> **Task statement**:
Search the data for the word "minimize" and copy every line where it occurs.

Records contained in a dataset:

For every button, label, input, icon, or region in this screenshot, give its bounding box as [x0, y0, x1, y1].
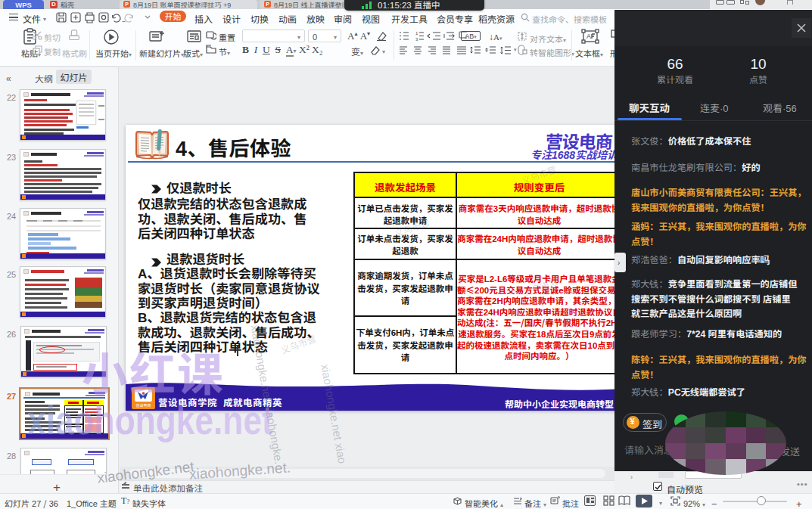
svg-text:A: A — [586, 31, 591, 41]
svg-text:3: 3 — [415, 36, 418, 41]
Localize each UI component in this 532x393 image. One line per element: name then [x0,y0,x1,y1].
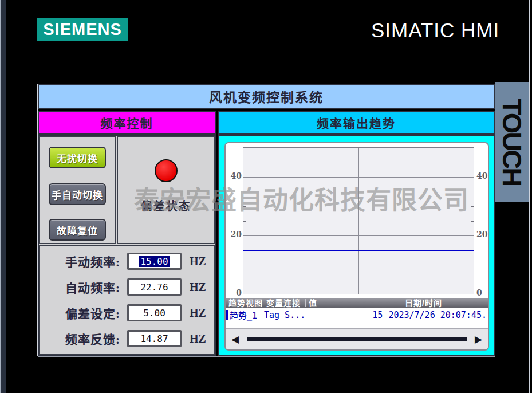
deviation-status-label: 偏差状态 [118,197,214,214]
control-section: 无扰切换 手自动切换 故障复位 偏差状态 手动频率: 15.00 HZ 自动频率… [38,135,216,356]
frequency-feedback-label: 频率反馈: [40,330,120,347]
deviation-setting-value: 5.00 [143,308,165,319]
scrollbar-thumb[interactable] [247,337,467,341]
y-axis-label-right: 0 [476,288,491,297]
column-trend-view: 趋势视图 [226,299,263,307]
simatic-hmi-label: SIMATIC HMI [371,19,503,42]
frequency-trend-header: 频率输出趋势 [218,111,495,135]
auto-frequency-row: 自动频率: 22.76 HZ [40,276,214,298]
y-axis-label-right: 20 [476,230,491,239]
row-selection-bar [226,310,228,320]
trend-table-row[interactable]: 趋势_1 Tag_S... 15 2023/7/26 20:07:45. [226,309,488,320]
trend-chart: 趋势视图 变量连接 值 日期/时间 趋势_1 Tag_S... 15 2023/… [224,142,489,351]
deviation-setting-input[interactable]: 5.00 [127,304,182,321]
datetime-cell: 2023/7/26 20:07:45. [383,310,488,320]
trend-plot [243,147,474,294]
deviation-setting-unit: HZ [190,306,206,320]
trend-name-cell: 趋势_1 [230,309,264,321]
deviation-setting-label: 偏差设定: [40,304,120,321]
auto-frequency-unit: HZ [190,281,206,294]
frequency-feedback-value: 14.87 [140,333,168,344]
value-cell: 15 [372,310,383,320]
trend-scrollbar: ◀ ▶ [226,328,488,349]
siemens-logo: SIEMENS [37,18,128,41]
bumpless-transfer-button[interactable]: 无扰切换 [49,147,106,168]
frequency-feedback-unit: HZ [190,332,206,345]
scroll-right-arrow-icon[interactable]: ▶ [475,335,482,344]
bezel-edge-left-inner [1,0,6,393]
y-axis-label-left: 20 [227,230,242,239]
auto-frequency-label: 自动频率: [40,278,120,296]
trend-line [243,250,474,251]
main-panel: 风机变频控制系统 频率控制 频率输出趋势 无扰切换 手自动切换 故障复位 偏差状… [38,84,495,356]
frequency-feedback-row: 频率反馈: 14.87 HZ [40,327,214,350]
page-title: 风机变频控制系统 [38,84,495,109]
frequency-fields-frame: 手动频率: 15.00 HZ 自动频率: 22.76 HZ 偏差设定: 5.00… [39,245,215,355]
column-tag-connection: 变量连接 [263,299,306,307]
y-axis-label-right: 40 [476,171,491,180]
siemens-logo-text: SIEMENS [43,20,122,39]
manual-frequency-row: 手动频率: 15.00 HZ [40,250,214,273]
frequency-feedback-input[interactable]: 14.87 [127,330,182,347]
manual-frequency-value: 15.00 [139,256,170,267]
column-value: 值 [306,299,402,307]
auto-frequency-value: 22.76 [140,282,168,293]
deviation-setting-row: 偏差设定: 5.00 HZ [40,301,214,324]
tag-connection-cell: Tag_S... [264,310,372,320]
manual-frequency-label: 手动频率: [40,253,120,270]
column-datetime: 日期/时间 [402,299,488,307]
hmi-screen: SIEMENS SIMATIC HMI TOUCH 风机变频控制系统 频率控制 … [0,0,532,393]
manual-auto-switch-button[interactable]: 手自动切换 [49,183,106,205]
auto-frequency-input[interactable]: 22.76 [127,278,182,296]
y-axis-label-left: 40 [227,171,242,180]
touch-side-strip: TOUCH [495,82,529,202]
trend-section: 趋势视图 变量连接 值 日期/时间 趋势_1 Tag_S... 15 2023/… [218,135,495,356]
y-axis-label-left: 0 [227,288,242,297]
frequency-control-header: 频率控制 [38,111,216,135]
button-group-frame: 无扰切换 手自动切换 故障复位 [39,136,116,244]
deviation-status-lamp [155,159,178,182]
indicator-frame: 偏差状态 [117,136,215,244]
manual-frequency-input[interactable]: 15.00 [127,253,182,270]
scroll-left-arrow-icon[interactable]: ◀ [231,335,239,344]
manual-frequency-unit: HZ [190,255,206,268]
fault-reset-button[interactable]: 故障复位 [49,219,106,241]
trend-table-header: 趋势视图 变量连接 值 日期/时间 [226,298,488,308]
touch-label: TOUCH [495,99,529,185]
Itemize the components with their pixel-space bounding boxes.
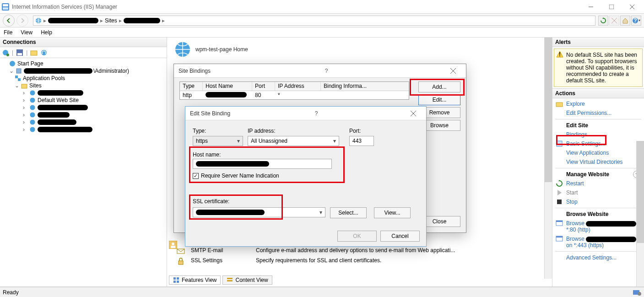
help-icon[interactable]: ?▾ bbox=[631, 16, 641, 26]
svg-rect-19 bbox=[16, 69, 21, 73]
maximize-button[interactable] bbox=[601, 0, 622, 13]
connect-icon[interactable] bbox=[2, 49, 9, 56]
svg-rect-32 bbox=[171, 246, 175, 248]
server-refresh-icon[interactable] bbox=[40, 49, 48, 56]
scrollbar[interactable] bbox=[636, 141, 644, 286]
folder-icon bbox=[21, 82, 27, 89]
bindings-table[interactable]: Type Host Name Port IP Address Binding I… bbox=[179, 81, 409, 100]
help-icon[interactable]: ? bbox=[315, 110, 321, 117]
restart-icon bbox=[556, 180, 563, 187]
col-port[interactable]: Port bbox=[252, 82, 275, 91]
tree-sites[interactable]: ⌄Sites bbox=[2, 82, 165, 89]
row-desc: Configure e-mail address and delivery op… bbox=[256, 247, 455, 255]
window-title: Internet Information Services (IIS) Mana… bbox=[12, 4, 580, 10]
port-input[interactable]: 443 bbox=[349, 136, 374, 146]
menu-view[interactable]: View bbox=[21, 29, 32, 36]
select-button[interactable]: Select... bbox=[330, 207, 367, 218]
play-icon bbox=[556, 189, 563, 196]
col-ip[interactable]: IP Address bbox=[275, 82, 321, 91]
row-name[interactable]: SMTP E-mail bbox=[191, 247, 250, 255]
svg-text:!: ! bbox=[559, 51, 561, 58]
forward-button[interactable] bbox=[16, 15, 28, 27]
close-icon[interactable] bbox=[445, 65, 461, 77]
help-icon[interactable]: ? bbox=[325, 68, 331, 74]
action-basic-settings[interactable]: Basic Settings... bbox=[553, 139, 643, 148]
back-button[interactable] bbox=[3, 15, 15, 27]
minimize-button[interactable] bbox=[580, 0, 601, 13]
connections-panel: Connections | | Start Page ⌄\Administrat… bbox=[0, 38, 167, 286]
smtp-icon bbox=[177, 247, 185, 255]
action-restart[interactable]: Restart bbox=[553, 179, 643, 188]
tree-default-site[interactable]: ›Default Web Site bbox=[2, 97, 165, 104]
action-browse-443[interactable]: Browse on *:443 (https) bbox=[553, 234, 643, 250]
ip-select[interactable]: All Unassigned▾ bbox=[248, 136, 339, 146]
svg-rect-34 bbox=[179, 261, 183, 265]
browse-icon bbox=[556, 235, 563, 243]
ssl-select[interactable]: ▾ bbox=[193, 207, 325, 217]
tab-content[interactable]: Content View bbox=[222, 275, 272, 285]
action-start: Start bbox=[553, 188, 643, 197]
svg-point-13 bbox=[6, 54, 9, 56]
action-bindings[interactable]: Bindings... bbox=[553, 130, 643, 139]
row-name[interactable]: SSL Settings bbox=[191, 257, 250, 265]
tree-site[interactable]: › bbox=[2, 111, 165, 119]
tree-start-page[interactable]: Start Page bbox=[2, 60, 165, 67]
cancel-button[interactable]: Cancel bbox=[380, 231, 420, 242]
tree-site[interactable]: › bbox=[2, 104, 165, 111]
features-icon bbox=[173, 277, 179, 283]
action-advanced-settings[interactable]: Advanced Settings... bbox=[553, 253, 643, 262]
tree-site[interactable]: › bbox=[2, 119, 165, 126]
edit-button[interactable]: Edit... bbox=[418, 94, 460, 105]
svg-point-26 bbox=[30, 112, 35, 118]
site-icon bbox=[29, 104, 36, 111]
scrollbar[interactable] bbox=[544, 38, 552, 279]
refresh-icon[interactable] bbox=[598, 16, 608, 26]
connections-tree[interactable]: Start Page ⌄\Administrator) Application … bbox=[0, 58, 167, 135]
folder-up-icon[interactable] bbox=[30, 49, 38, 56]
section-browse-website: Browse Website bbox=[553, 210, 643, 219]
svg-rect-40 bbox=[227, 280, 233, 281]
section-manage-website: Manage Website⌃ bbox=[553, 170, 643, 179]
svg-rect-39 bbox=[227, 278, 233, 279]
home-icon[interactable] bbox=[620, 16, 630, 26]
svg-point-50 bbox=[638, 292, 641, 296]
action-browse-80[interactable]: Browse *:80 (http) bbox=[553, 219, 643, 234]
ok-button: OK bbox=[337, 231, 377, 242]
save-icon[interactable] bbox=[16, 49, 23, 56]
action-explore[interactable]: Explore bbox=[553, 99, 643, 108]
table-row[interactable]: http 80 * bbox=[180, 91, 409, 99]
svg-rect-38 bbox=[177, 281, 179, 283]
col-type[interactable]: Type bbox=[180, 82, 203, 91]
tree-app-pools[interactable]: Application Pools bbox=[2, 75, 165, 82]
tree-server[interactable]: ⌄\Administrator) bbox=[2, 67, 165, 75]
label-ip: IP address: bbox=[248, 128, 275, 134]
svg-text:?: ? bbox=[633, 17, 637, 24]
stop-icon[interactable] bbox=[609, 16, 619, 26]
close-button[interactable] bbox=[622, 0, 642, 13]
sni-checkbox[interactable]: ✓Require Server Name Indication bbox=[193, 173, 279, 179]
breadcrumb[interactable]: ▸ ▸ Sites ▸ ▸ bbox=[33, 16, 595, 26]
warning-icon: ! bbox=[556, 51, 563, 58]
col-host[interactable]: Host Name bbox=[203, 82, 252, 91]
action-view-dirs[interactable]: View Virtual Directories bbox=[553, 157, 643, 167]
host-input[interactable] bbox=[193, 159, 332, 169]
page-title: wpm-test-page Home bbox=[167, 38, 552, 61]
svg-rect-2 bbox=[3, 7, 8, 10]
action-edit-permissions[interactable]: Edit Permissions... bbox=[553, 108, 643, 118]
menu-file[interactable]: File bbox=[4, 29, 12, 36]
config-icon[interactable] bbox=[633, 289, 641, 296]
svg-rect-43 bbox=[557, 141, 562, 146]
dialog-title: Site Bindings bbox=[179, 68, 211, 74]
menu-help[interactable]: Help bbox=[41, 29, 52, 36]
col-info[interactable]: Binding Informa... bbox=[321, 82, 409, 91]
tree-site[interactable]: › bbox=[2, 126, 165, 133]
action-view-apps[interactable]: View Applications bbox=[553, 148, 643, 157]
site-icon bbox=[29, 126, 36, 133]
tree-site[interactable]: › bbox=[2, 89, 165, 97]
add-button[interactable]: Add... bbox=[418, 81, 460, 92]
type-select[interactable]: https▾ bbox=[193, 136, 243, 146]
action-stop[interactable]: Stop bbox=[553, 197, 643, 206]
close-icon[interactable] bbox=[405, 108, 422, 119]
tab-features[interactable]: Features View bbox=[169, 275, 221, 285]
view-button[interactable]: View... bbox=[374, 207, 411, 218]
==
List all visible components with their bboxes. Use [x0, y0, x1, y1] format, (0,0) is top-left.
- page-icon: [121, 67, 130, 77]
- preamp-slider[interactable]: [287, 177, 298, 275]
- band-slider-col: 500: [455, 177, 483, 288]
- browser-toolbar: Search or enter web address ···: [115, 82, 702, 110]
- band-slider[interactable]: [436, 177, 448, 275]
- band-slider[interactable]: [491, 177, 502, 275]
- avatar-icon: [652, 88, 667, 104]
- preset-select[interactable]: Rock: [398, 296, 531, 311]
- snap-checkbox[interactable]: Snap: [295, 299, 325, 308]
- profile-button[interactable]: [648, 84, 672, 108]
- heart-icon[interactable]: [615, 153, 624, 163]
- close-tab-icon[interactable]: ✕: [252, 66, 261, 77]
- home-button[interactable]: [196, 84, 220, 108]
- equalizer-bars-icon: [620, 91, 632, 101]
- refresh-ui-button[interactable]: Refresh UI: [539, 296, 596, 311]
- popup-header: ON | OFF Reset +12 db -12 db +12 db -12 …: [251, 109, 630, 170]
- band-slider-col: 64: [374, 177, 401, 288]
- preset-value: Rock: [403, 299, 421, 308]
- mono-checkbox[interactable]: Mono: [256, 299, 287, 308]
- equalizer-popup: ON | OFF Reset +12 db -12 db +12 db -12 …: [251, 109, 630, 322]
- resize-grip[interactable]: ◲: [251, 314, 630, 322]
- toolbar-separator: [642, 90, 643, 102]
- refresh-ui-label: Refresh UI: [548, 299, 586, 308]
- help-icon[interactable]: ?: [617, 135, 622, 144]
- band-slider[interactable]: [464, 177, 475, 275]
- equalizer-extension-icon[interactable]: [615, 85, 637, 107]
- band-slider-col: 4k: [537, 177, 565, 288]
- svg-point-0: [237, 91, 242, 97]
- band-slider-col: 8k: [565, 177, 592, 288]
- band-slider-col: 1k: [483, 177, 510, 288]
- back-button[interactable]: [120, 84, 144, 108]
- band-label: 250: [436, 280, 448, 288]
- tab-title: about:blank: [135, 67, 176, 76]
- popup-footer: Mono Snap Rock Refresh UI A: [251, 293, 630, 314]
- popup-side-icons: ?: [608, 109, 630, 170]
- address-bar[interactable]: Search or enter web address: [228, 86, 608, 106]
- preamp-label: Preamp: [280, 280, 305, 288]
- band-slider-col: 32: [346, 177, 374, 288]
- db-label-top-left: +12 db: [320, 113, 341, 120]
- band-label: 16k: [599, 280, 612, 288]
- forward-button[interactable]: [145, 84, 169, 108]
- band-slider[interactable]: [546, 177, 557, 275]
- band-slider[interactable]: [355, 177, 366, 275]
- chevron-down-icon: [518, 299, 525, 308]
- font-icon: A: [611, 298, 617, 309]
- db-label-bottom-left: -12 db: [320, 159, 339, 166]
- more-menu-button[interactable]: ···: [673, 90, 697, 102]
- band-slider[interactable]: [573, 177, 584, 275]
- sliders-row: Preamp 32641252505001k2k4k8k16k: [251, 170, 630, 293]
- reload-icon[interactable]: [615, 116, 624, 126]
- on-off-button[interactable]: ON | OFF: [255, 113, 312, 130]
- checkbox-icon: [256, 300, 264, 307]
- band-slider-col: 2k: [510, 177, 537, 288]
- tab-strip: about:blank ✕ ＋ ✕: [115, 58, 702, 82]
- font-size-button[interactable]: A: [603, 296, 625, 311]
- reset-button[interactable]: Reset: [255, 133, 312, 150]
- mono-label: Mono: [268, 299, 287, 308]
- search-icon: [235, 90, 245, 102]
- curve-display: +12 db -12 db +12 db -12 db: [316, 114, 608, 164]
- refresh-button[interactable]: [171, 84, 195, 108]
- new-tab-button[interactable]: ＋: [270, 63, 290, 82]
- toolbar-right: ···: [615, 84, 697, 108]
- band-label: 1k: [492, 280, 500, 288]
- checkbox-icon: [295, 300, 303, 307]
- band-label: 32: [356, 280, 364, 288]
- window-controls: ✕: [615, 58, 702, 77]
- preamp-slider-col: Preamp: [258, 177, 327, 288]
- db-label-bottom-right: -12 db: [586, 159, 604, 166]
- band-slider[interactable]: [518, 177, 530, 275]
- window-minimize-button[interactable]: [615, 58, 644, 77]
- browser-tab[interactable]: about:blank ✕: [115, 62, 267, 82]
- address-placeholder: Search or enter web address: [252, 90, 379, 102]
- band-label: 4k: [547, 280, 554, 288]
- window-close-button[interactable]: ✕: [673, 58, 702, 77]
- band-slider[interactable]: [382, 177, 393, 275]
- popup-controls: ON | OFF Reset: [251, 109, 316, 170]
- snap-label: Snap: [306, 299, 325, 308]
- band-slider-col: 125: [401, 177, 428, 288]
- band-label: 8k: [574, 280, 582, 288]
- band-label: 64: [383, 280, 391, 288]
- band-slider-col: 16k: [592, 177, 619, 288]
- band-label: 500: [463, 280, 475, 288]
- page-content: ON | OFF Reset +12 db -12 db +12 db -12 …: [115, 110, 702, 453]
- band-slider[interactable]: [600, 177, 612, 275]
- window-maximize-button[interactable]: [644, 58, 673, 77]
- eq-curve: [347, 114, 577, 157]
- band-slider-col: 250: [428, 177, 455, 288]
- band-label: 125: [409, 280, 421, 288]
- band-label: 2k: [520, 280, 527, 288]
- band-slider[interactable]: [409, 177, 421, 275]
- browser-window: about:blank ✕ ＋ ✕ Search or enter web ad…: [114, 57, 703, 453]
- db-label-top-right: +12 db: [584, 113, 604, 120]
==
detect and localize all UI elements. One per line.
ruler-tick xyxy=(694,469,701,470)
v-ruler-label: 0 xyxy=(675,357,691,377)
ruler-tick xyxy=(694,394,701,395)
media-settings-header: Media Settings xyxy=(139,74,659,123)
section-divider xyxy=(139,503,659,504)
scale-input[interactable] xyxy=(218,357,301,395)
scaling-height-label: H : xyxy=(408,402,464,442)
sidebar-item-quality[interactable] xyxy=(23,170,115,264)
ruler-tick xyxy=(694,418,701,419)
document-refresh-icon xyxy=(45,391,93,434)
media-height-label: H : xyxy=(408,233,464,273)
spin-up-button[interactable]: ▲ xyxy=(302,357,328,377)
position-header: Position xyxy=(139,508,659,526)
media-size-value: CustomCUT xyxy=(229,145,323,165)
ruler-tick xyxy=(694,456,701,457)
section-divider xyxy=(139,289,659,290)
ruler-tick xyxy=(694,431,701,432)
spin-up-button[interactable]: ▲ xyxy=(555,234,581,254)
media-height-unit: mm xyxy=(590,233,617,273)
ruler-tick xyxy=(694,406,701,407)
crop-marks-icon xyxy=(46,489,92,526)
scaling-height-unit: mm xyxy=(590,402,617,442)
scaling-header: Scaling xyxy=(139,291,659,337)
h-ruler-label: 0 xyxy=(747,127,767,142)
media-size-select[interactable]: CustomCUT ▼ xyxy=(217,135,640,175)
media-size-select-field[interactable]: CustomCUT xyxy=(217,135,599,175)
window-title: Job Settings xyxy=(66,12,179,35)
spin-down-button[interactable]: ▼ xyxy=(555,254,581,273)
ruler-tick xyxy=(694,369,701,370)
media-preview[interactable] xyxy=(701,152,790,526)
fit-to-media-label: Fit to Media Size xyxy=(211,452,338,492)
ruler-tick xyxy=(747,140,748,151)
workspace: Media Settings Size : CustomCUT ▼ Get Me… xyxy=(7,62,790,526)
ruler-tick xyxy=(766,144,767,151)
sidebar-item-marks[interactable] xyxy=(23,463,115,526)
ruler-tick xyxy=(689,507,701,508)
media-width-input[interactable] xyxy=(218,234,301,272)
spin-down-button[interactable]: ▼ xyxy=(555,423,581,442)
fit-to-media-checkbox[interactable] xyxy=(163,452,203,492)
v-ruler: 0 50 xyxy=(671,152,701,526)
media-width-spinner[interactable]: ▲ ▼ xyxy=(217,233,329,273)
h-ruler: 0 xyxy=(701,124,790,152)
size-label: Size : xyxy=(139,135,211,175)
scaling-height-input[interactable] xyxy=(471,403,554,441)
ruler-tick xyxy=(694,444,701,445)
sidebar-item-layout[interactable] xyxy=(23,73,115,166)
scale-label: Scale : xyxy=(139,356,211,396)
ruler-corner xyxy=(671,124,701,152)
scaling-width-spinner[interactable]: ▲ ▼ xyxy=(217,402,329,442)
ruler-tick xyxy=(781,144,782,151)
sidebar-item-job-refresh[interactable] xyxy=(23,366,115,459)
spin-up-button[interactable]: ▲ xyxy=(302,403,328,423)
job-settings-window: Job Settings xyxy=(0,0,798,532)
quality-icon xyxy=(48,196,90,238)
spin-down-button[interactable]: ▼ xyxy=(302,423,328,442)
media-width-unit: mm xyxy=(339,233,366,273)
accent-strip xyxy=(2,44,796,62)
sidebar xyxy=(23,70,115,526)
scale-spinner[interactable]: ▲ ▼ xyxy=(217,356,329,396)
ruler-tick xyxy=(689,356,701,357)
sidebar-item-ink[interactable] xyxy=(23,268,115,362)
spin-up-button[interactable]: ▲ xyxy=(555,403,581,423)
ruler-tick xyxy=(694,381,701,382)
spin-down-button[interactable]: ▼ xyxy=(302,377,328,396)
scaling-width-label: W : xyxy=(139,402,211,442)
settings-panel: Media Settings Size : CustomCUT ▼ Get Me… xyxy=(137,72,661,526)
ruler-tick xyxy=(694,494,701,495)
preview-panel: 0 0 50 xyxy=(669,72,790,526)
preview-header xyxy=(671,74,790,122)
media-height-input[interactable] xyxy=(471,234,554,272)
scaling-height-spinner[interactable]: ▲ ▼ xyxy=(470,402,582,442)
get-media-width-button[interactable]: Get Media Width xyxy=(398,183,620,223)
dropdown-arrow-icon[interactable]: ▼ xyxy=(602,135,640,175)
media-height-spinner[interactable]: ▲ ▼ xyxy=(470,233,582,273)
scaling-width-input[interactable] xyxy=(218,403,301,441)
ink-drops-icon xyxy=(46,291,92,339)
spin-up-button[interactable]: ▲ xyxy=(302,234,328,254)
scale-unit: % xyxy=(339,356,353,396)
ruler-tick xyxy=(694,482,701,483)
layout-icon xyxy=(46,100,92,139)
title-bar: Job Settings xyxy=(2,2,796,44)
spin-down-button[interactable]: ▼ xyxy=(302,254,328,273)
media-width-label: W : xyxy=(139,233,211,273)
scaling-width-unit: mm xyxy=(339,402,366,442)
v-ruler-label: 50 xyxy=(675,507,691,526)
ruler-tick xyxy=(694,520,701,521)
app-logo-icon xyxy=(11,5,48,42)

> **Task response**:
minimize-button[interactable] bbox=[580, 0, 601, 13]
- window-minimize-button[interactable]: [615, 58, 644, 77]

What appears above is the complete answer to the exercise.